Mamy zamiar wziąć ślub z Michałem, dopóki jego siostra nie zaprosiła swojej przyjaciółki

Potrzebuję naprawdę dobrej rady! Spotykam się z chłopakiem prawie dwa lata. Kilka miesięcy temu zaproponował mi małżeństwo. Ma tylko rok więcej ode mnie. Mamy dobre relacje, znam jego rodzinę. Moi rodzice też go znają i aprobuje mojego wyboru. Mamy wiele wspólnego i zawsze jest o czym rozmawiać. Mamy te same zainteresowania i pasje. Nawet nasze plany na przyszłość są podobne.

Wszystko układało się idealnie, dopóki siostra Michała nie przywiozła swojej przyjaciółki z miasta, Julii. Różnica wieku między Michałem a jego siostrą wynosi trzy lata. Julia studiowała z nami na uczelni, ale po trzecim roku przerwała naukę i przeprowadziła się do stolicy.
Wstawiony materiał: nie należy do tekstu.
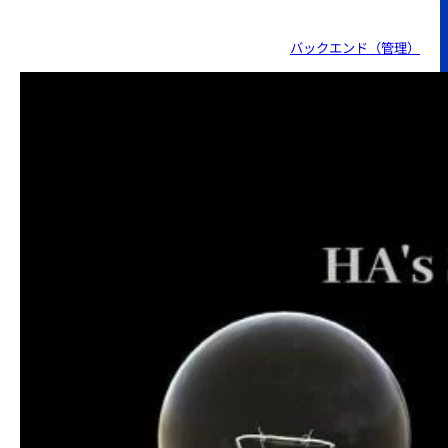
バックエンド（管理）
Cała rodzina mojego chłopaka bardzo polubiła Julię. Dziewczyna często odwiedzała ich i spędzała dużo czasu z jego siostrą i mamą.

Julia przyjechała na kilka tygodni, żeby odwiedzić rodzinę w trakcie noworocznych świąt. Nie była tu od ponad trzech lat. Słyszałam dużo o niej i w końcu miałam okazję poznać tę dziewczynę. W końcu, opierając się na opowieściach, uważałam ją za wspaniałą osobę. Jednakże zauważyłam, jak Michał na nią patrzy. Pomimo jego wysiłków, nie może ukryć swoich uczuć i zachwytu, przynajmniej według mnie. Jeśli zostawali sami, zawsze się śmiali. Po jej przyjeździe prawie codziennie wieziony ją na zakupy i pomagał jej w kupowaniu prezentów rodzinie. Później dowiedziałam się od niej, że on wybierał dla mnie prezent na Nowy Rok razem z nią. Wtedy rzadko go widywałam, bo był zajęty cały czas.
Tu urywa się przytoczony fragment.